In the above examples the simplices had the same centroid for each first order gradient calculation but this need not always be the case. Sometimes the new simplex is obtained by shrinking (or expanding) the current simplex keeping one of the vertices fixed and/or by rotating the current simplex about a vertex. In such cases the formula (40) can still be applied and gives a second order estimate at the vertex common to the two simplices used in the two first order estimates. The so-called ‘centered difference simplex gradient’ [15, p. 115] is one such example. If the centroid of the simplex is not used it may also be convenient to replace the ‘arm-length’ h by the edge length s. These are simply related through the cosine rule (\(s=\sqrt{2}\alpha h=h\sqrt{2+2/n}\)).

We conclude this section with a schematic of the simplices generated in each of these numerical experiments. The left plot in Fig. 3 relates to the experiment in Sect. 5.1, while the right plot relates to the experiment in Sect. 5.2. In the left plot in Fig. 3, points \(x_1,x_2,x_3\) [see (54)] represent vertices of the simplex with \(h_1=10^{-3}\). Points \(x_1',x_2',x_3'\) [see (49)] represent vertices of the simplex with \(h_2=\frac{1}{2} h_1 =5\times 10^{-4}\). This choice of \(h_2\) simply shrinks the regular simplex while maintaining the orientation of the original simplex. On the other hand, the right plot in Fig. 3 corresponds to the experiment in Sect. 5.2. In particular, points \(x_1,x_2,x_3\) represent vertices of the simplex with \(h_1=10^{-6}\). However points \(x_1',x_2',x_3'\) represent vertices of the simplex with \(h_2=-\frac{1}{2} h_1\). This choice of \(h_2\) shrinks and also rotates the regular simplex. (Because this is an aligned regular simplex, in \(\mathbf {R}^2\) this is equivalent to rotating the simplex about \(x_0\) by \(180^{\circ }\)).

6 Conclusion

In this work it was shown that a simplex gradient can be obtained efficiently, in terms of the linear algebra and memory costs, when the simplex is regular and appropriately aligned. A simplex gradient is the least-squares solution of a system of linear equations, which can have a computational cost of \(\mathcal {O}(n^3)\) for a general and unstructured system. However, due to the properties of the aligned regular simplex, the linear algebra of the least squares system simplifies, and the aligned regular simplex gradient can be expressed as a weighted sum of the function values (measured at the vertices of the simplex) and a constant vector. Therefore, the computational cost of obtaining an aligned regular simplex gradient is only \(\mathcal {O}(n)\). Furthermore, the storage costs are low. Indeed, \(V_+\) need not be stored at all; the vertices of the aligned regular simplex can be constructed on-the-fly using only the centroid \(x_0\) and radius h. Moreover, it was shown that if the regular simplex is arbitrarily oriented, then the regular simplex gradient can be computed in at most \(\mathcal {O}(n^2)\).

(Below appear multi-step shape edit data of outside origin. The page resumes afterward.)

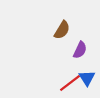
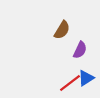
blue triangle: moved 1 px left; rotated 30 degrees clockwise
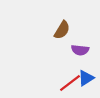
purple semicircle: rotated 72 degrees clockwise
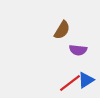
purple semicircle: moved 2 px left
blue triangle: moved 2 px down
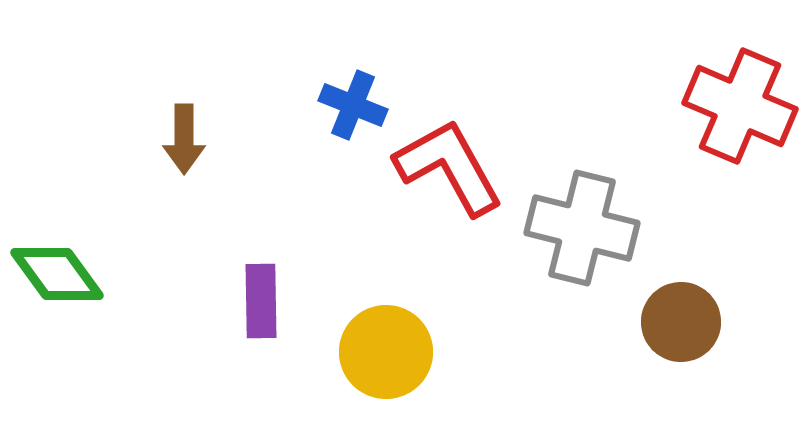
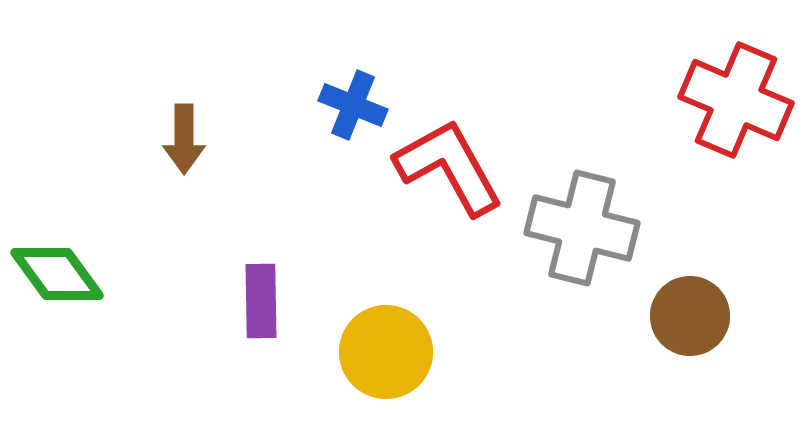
red cross: moved 4 px left, 6 px up
brown circle: moved 9 px right, 6 px up
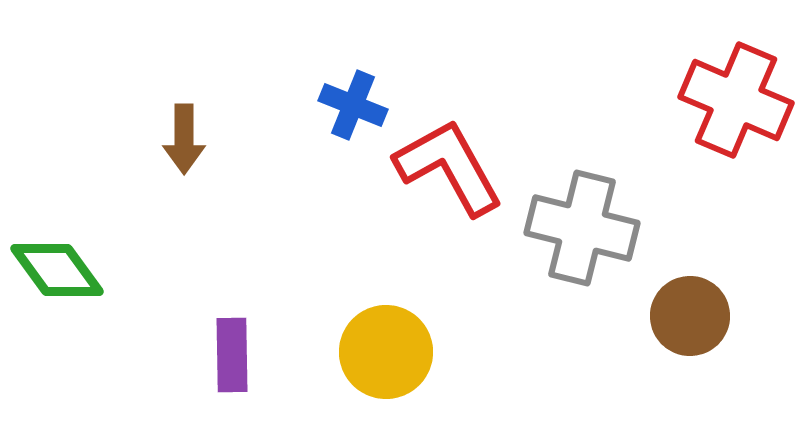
green diamond: moved 4 px up
purple rectangle: moved 29 px left, 54 px down
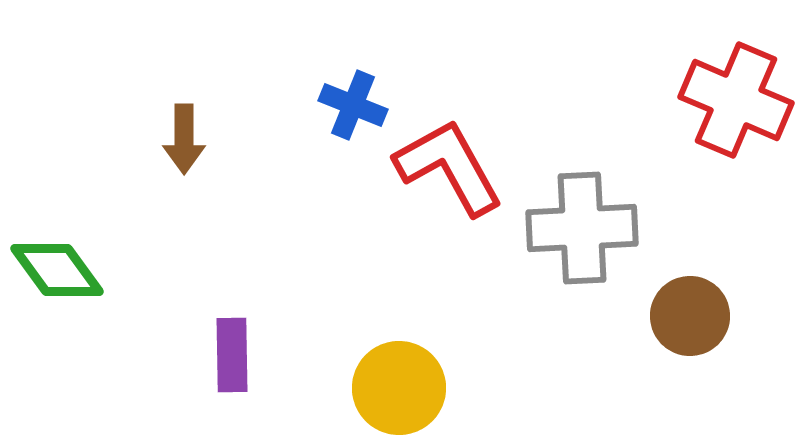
gray cross: rotated 17 degrees counterclockwise
yellow circle: moved 13 px right, 36 px down
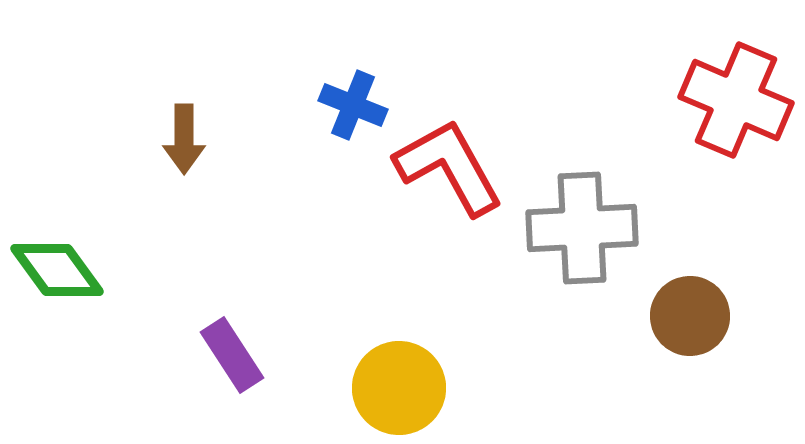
purple rectangle: rotated 32 degrees counterclockwise
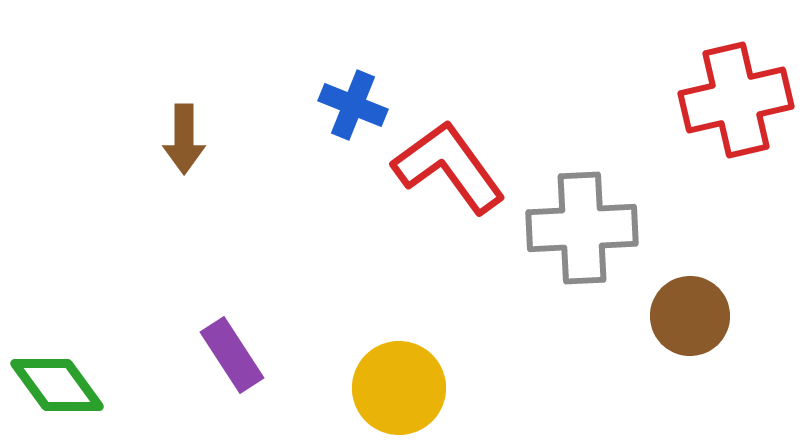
red cross: rotated 36 degrees counterclockwise
red L-shape: rotated 7 degrees counterclockwise
green diamond: moved 115 px down
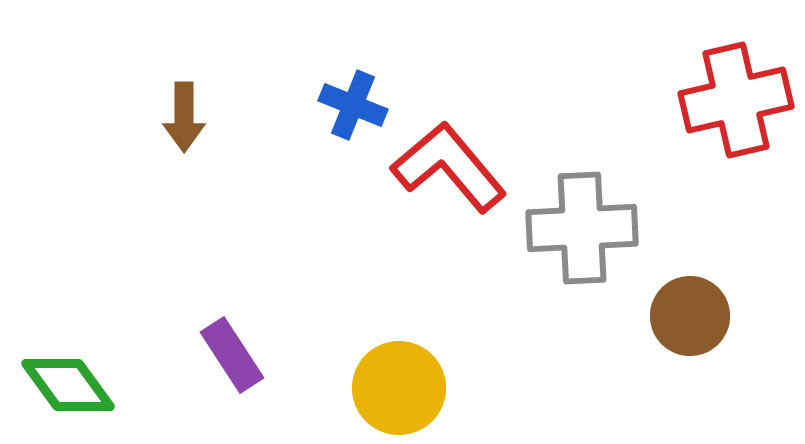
brown arrow: moved 22 px up
red L-shape: rotated 4 degrees counterclockwise
green diamond: moved 11 px right
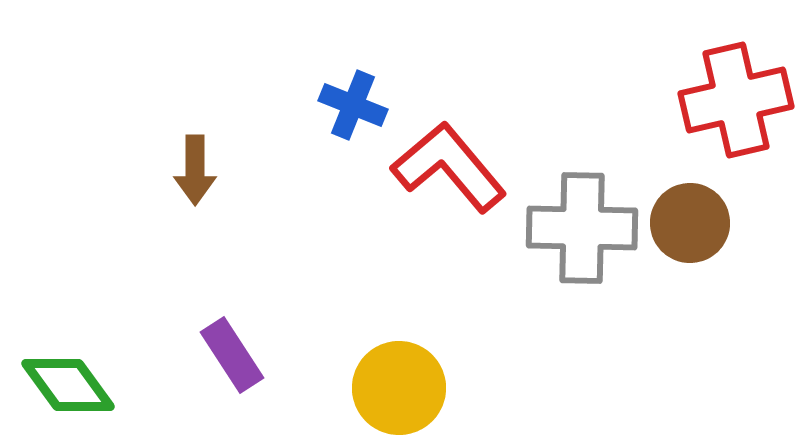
brown arrow: moved 11 px right, 53 px down
gray cross: rotated 4 degrees clockwise
brown circle: moved 93 px up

Several extensions were presented, including how to generate a simplex with integer coordinates when \(n+1\) is a perfect square. We also showed that Richardson’s extrapolation can be employed to obtain an \(\mathcal {O}(h^2)\) accuracy approximation to the true gradient from two regular simplex gradients.

6.1 Future work

The main contribution of this work was to show that a regular simplex gradient can be determined efficiently in terms of the numerical linear algebra and storage costs. Simplex gradients are useful in a wide range of contexts and applications, including using the simplex gradient to determine a search direction, employing the simplex gradient in an algorithm termination condition, and determining when to shrink the mesh size in a grid based method. Future work includes embedding this aligned regular simplex gradient computation into an optimization routine to investigate how this gradient approximation affects overall algorithm performance.